The Mildred E. Mathias Graduate Student Research Grant Program funds graduate research at NRS reserves. Graduate students from all UC campuses pursuing any discipline are eligible. Providing up to $3,000 each, the grants encourage students to establish independent research projects at reserves. Students gain experience submitting research proposals, writing progress reports, and managing a research budget. Awardees are invited to present their findings at the Mathias Graduate Student Research Grant Symposium, held every three years.
The program is named for UC Los Angeles botanist and professor Mildred E. Mathias, one of the founders of the NRS. Since its inception in 1988, more than 500 UC students have received nearly $950,000 in Mathias Grant funding.
Application information, eligibility, application procedures, and evaluation criteria for the 2022–2023 Mildred E. Mathias Graduate Student Research Grant Program can be found here.

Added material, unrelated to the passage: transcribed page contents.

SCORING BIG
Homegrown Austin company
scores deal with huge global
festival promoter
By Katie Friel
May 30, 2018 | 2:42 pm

The 2022–23 grant program application will be available August 4, 2022, with a submission deadline of September 30, 2022. Recipients will be notified on or around December 1, 2022.

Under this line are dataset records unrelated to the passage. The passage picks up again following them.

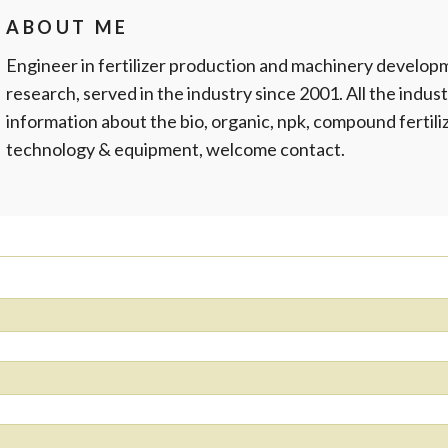
ABOUT ME
Engineer in fertilizer production and machinery develop
research, served in the industry since 2001. All the indust
information about the bio, organic, npk, compound fertil
technology & equipment, welcome contact.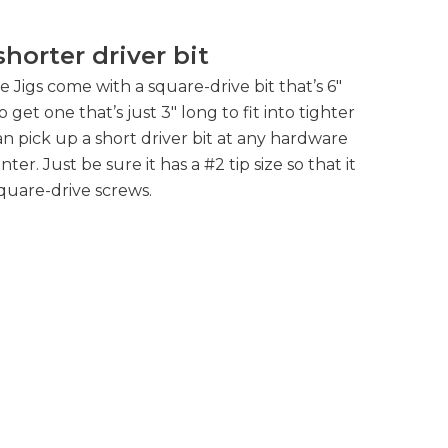
 shorter driver bit
Jigs come with a square-drive bit that’s 6″
 get one that’s just 3″ long to fit into tighter
n pick up a short driver bit at any hardware
er. Just be sure it has a #2 tip size so that it
quare-drive screws.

Recipients of Mildred E. Mathias Graduate Student Research Grants are invited to present their findings before peers at the NRS’s Mathias Graduate Student Research Grant Symposium. The weekend-long event is held every three years at one of the NRS’s reserves. The symposium is supported by the Kenneth S. Norris Endowment Fund for the California Environment, which was provided to the NRS by the David and Lucile Packard Foundation.

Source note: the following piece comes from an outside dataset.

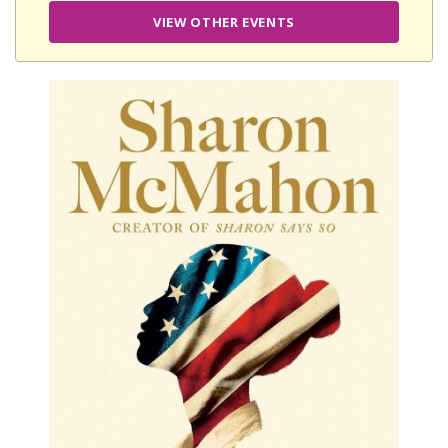
VIEW OTHER EVENTS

Download a pdf of the 2022–23 Mathias Graduate Student Research Grant flyer.
Mathias Research Projects
Previous Mathias research projects have included works from across the academic spectrum. Award recipients have studied intertidal invertebrate responses to predators, plant ranges in the White Mountains, wasp ecology in the Mojave Desert, chipmunk range responses to climate change in the eastern Sierra, large-format digital photography across the reserve system, ecological factors affecting tick-borne diseases in California, and much more.